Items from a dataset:

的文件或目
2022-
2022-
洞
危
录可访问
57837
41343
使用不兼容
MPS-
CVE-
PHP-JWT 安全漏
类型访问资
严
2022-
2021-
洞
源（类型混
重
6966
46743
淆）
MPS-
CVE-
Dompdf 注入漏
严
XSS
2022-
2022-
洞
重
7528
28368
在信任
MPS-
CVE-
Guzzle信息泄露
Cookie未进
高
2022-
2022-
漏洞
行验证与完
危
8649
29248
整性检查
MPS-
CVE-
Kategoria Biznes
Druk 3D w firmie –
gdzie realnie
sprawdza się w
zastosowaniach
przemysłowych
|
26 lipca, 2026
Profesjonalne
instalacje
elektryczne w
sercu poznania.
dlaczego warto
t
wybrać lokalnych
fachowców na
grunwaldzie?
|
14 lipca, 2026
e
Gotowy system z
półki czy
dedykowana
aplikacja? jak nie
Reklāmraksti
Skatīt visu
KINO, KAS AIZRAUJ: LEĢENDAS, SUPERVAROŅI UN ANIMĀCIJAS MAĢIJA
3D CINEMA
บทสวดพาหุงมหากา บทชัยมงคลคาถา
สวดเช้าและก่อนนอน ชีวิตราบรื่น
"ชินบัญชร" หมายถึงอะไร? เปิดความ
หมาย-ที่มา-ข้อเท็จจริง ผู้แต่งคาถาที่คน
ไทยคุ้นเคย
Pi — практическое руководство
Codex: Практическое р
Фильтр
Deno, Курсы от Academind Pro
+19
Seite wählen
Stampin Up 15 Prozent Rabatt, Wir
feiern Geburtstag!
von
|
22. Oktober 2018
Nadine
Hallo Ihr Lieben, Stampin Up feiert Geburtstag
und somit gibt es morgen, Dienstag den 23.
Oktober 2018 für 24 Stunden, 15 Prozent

- Your instructions -
Your answer should consist of copies of the lines above that include the string "Stampin".

- Answer below -
Stampin Up 15 Prozent Rabatt, Wir
Hallo Ihr Lieben, Stampin Up feiert Geburtstag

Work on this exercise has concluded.